▶ [WHAT IS REQUIRED]: Please copy every record below exactly, leaving out the pictures.

▶ [AVAILABLE DATA]:
━━━━━━

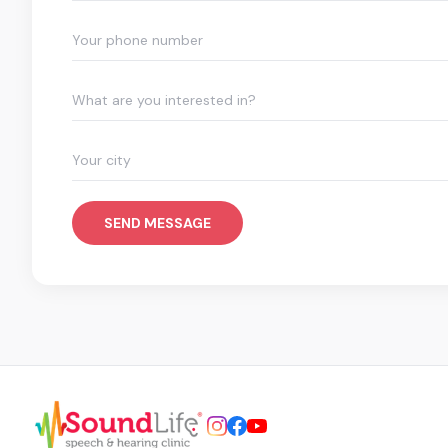
What are you interested in?
SEND MESSAGE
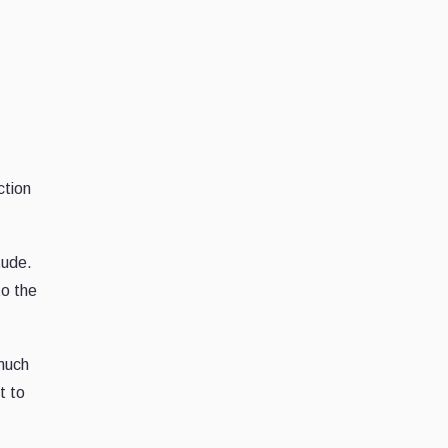
ction
tude.
to the
 much
t to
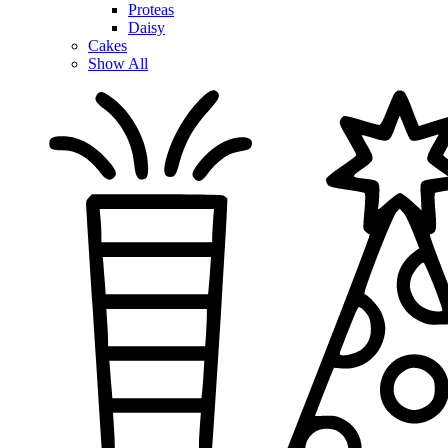
Proteas
Daisy
Cakes
Show All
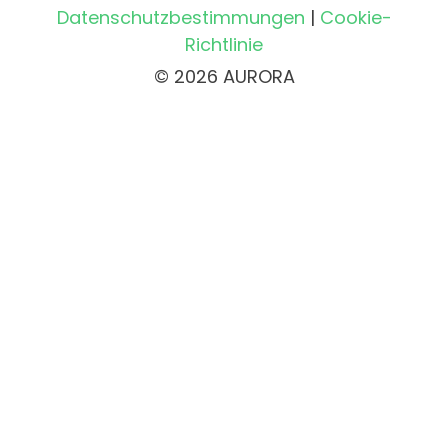
Datenschutzbestimmungen
|
Cookie-
Richtlinie
© 2026 AURORA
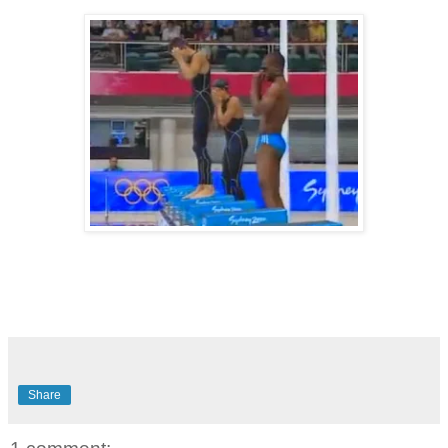
Share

━━━━━━

▶ [THE ANSWER]:
What are you interested in?
SEND MESSAGE
ction
tude.
to the
 much
t to
Proteas
Daisy
Cakes
Show All
Datenschutzbestimmungen
|
Cookie-
Richtlinie
© 2026 AURORA
Share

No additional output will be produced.